It has been a gloomy week on the sunlit uplands of sovereign Britain, although Brexiteers are still managing to keep their sense of humour intact.
“Fifty-three per cent would vote to rejoin the EU – shocking figures,” screamed one popular pro-Leave Twitter account this week, adding the immortal punchline, “Latest polling suggests Brexit good news is not getting through to voters.”
So what is the Brexit good news, then? The arrival of a whole nine new petrol-tanker drivers from the EU under a government scheme to ease the HGV crisis? The new hope that there might be enough turkeys to go around this Christmas, again after a government climbdown?
There’s not much to cheer, even if you’re lucky enough to be among the privileged few who have benefitted the most from our unequal society.
Harrods shoppers are worried about shortages of their famous hampers (stuck at Tilbury after import checks) and champagne shortages are predicted, while horseracing and show jumping are “being killed by Brexit,” according to the Telegraph, in a piece detailing the added costs and red tape faced by horse owners who want to try their luck on the continent. It’s written by Charlie Brooks, husband of Rebekah (the UK versions of Tom and Shiv from Succession, only less pleasant).

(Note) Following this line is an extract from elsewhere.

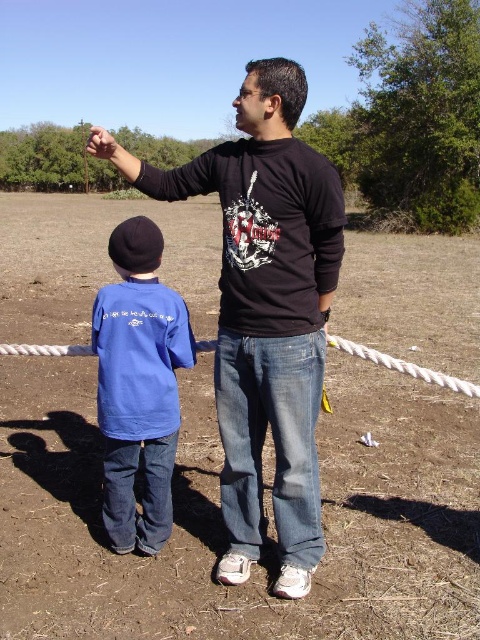 You are standing at the edge of the brown dirt field at center. If you walk straight ahead, will you stay on the field or step off it?

The brown dirt field at center is located at point (220, 518), so if you walk straight ahead from the edge, you would stay on the field since the coordinates suggest it is centered in the scene.

You are a photographer trying to capture a photo of the black cotton shirt at center while standing on the brown dirt field at center. Can you take the photo without moving from your current position?

The brown dirt field at center is further to the viewer than black cotton shirt at center, so you can take the photo without moving from your current position because the black cotton shirt at center is closer to you.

A lack of nannies caused by you-know-what (European au pairs now need pre-settled status to work in the UK) is causing shortages and bidding wars as parents seek a suitable foreigner good enough to look after little Poppy and Freddie. And when Pops and the Fredster grow up, their fun winters working as chalet girls and boys have been wrecked by Brexit too, with the hassle and cost of work permits for non-EU passport holders meaning young Brits are being overlooked.
Should we really feel sorry for the better-off as they deal with these first-world problems, inflicted by a Brexit many of them voted for? Of course. We’re all the same as we huddle together on the sunlit uplands, cursing the lies we were told and the liars who told them, hoping for a bit of light.